Son empathie est sa force, mais aussi son talon d’Achille. Accueillir les traumatismes des personnes filmées, aux histoires similaires à la sienne, a été lourd à porter. « En documentaire, il faut un engagement total [pour accueillir les témoignages] et on carbure à l’empathie. Contrairement aux psychologues, on n’a pas de techniques de détachement parce que sinon, le film n’est pas bon », note celle qui est accompagnée par un psychologue depuis des années.
Depuis Une histoire à soi, elle souhaite retrouver sa légèreté et ralentir son rythme de travail, mais le défi est grand : elle ne prend jamais plus d’une semaine de vacances.
Une passion pour le jeu
Amandine Gay a étudié en sciences politiques et a fait un stage en documentaire dans le cadre de son baccalauréat, mais son réel coup de cœur demeure le jeu.
L’idée de son premier documentaire lui est venue en audition, peu après sa sortie du conservatoire d’art dramatique du 16e arrondissement de Paris, en France. Elle peinait à trouver des rôles : tout ce qui lui était proposé était fortement stéréotypé.
Après un détour professionnel en documentaire, elle veut désormais montrer des femmes noires dans ses projets de fiction, à travers l’humour plutôt que sous la lentille du traumatisme, qu’elle juge trop souvent exploitée par le monde du cinéma et de la télévision. Elle travaille actuellement sur plusieurs projets, dont deux films de fiction, une série télévisée et un livre sur la suprématie blanche.

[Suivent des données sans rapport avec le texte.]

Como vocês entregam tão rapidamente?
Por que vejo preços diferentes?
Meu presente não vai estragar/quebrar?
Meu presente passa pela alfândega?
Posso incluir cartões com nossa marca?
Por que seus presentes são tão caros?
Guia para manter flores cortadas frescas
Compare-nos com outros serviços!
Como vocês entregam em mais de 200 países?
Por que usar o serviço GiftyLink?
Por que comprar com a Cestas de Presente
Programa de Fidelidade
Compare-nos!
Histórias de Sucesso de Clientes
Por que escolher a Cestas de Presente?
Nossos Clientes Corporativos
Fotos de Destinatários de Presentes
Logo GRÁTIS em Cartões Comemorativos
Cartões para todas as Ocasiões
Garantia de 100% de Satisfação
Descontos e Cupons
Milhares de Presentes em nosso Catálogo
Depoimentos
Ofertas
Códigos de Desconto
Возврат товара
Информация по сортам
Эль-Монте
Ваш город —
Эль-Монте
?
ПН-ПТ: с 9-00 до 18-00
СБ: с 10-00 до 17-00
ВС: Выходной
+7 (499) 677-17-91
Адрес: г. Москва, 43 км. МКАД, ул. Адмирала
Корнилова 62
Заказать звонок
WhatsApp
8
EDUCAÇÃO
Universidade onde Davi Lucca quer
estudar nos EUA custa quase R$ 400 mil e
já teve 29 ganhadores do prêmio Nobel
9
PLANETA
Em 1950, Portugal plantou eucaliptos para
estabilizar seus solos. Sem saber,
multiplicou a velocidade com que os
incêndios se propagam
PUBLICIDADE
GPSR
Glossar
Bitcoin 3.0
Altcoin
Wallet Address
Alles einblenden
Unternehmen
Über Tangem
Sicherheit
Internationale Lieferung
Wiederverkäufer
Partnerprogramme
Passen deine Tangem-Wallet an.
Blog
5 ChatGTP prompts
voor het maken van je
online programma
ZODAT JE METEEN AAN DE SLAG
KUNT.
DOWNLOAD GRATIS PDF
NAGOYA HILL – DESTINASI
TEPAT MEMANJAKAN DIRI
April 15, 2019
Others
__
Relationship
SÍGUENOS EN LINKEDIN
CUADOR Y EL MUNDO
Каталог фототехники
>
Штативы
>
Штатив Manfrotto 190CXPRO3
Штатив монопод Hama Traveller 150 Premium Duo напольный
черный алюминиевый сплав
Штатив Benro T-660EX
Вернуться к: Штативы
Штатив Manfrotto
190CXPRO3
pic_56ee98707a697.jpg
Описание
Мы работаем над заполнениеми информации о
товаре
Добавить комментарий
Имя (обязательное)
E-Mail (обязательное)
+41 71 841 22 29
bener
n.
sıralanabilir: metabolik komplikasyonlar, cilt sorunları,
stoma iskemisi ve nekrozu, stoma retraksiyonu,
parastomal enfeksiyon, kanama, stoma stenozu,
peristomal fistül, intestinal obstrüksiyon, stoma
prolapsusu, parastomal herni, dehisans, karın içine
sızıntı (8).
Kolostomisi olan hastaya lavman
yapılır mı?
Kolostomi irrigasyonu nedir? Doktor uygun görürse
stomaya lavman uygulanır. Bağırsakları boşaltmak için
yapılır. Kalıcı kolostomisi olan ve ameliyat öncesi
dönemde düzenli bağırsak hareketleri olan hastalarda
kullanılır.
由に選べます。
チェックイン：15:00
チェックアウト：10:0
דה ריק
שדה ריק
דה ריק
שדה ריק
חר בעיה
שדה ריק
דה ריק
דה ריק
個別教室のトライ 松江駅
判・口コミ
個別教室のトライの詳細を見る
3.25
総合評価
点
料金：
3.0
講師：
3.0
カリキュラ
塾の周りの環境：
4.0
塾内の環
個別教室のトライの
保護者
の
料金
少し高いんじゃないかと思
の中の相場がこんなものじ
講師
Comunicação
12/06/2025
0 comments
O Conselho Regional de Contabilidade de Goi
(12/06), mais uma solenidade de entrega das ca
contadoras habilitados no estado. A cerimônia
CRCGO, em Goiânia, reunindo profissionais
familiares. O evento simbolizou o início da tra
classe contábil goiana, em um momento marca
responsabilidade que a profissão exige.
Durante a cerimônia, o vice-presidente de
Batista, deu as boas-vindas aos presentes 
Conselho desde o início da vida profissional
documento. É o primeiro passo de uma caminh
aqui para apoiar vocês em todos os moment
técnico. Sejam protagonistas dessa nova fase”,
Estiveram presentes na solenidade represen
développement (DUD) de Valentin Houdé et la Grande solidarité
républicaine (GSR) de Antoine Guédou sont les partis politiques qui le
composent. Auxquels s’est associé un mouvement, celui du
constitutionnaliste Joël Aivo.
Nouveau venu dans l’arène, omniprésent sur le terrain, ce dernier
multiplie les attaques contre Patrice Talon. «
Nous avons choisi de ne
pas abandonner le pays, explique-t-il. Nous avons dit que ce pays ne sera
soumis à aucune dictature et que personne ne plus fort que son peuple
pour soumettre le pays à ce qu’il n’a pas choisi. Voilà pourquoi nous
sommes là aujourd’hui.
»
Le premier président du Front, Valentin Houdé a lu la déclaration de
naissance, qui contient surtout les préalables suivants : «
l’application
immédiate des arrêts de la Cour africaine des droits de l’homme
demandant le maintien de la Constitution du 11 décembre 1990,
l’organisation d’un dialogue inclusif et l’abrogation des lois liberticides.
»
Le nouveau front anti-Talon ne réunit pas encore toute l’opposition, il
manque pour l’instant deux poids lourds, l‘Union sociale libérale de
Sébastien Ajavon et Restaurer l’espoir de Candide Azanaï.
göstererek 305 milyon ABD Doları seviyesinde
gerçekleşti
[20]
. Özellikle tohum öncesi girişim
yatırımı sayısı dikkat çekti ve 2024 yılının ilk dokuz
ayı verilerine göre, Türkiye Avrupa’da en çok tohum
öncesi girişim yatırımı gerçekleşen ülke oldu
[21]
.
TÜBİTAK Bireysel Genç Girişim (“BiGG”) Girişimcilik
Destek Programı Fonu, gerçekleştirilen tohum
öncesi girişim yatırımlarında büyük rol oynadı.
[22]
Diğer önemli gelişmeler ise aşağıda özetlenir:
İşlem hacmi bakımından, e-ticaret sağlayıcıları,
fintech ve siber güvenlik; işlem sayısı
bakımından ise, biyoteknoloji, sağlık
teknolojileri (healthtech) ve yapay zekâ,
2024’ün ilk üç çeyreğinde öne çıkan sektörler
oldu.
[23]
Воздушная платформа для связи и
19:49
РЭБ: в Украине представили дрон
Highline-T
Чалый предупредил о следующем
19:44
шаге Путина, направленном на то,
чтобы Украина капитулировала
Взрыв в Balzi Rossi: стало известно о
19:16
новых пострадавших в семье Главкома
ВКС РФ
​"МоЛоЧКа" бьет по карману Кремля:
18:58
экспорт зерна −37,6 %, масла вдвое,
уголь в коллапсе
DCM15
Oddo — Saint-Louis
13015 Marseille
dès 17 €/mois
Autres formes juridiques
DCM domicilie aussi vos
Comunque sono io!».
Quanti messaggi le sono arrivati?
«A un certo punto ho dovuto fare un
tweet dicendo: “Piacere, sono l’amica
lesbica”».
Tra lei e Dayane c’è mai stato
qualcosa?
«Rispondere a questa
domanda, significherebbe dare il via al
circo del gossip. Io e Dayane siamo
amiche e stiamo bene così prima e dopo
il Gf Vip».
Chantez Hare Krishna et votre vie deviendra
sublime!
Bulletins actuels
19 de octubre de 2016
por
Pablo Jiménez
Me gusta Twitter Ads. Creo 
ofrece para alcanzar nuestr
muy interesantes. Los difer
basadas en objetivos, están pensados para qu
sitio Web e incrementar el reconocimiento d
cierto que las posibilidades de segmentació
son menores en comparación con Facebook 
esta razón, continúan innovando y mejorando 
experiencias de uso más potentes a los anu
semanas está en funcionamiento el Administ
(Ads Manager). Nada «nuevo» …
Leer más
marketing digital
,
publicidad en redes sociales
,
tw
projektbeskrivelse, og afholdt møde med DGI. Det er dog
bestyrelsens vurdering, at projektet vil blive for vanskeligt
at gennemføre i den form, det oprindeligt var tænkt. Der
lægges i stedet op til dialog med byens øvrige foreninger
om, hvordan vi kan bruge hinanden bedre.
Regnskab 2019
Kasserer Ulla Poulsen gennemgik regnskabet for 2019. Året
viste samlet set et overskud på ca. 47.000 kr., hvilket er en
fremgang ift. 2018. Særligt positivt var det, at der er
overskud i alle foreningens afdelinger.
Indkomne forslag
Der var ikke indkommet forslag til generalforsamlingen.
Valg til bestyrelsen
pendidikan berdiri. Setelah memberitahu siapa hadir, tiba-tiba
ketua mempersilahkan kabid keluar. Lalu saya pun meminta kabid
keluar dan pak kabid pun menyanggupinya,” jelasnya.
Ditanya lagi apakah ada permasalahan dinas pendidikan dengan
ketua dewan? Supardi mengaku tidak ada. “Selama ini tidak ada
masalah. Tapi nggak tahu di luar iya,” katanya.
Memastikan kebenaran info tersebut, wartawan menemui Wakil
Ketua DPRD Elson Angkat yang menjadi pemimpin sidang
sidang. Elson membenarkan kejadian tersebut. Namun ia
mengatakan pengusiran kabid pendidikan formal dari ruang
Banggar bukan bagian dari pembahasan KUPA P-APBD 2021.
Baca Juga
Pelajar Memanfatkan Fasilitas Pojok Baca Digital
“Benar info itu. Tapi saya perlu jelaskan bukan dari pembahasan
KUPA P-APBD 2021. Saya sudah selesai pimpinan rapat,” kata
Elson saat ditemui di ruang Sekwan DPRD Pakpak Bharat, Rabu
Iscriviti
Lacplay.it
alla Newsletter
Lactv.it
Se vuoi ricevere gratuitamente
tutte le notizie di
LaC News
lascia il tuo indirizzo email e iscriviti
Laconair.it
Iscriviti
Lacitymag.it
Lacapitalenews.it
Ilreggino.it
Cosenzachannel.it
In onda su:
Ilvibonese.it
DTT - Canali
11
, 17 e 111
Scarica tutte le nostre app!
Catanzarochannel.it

« Ce qui me motive, c’est la fiction, parce que ça m’amuse. Les sujets politiques m’ont éloignée de la légèreté. Avant, je dansais, je chantais. J’ai envie de remonter sur scène », partage-t-elle. En travaillant en fiction, elle boucle la boucle et se rappelle pourquoi elle est initialement entrée dans l’industrie culturelle.
Après un succès aussi retentissant qui a pavé la voie aux documentaires qui traitent sans détour d’enjeux féministes et racistes, Amandine croit qu’il faut faire place à de nouveaux rôles pour les femmes noires marginalisées, loin des stéréotypes, dans toute leur authenticité.